Un photographe a récemment capturé des images rares montrant un filet de bulles, produit par deux baleines à bosse, ressemblant à une spirale de Fibonacci. Généralement utilisés par les cétacés comme outils de chasse, ces filets sont créés par groupe d’au moins deux individus, par le biais d’une sorte de ballet aquatique parfaitement exécuté. Celui récemment immortalisé a été aperçu dans les eaux de l’Antarctique et témoigne de la fascinante complexité d’un comportement animal unique.

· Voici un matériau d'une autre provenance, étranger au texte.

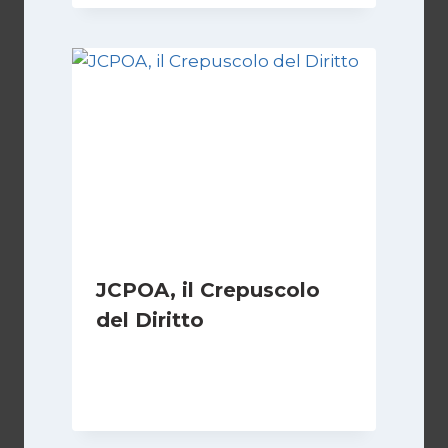
JCPOA, il Crepuscolo
del Diritto
Di
Kamran Babazadeh
28 Aprile 2026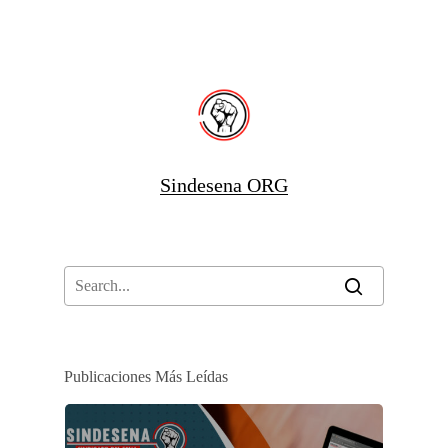
Sindesena ORG
Publicaciones Más Leídas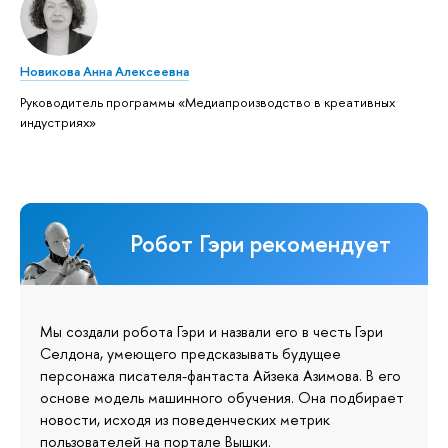
Новикова Анна Алексеевна
Руководитель программы «Медиапроизводство в креативных
индустриях»
Робот Гэри рекомендует
Мы создали робота Гэри и назвали его в честь Гэри
Селдона, умеющего предсказывать будущее
персонажа писателя-фантаста Айзека Азимова. В его
основе модель машинного обучения. Она подбирает
новости, исходя из поведенческих метрик
пользователей на портале Вышки.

Les spirales de Fibonacci, ces célèbres motifs géométriques complexes formant une suite très précise de courbes, sont couramment observées dans la nature. Cela va par exemple de l’agencement des graines de tournesol à la forme de la coquille d’un escargot, en passant par l’emplacement des écailles d’une pomme de pin, etc. On estime que cette forte présence dans la nature découle d’un mécanisme d’adaptation visant à améliorer l’efficacité de diverses stratégies biologiques.

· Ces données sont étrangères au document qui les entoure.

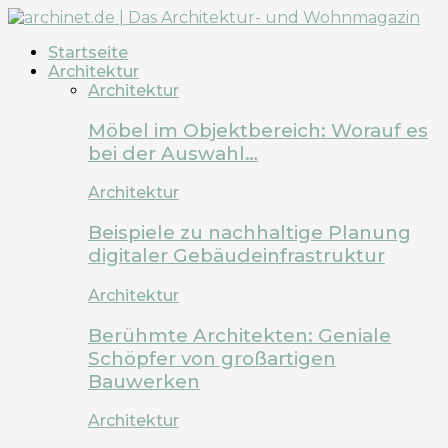
Startseite
Architektur
Architektur
Möbel im Objektbereich: Worauf es
bei der Auswahl…
Architektur
Beispiele zu nachhaltige Planung
digitaler Gebäudeinfrastruktur
Architektur
Berühmte Architekten: Geniale
Schöpfer von großartigen
Bauwerken
Architektur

Piet van den Bemd, photographe professionnel et guide polaire, pilotait son drone quelque part au-dessus des eaux de l’Antarctique lorsqu’il a distingué des motifs de bulles émergeant des profondeurs. La suite de bulles formait une spirale de Fibonacci presque parfaitement exécutée. Ce n’est que lorsque la spirale a été achevée qu’il s’est aperçu qu’elle avait été produite par deux baleines à bosse (Megaptera novaeangliae) en pleine partie de chasse.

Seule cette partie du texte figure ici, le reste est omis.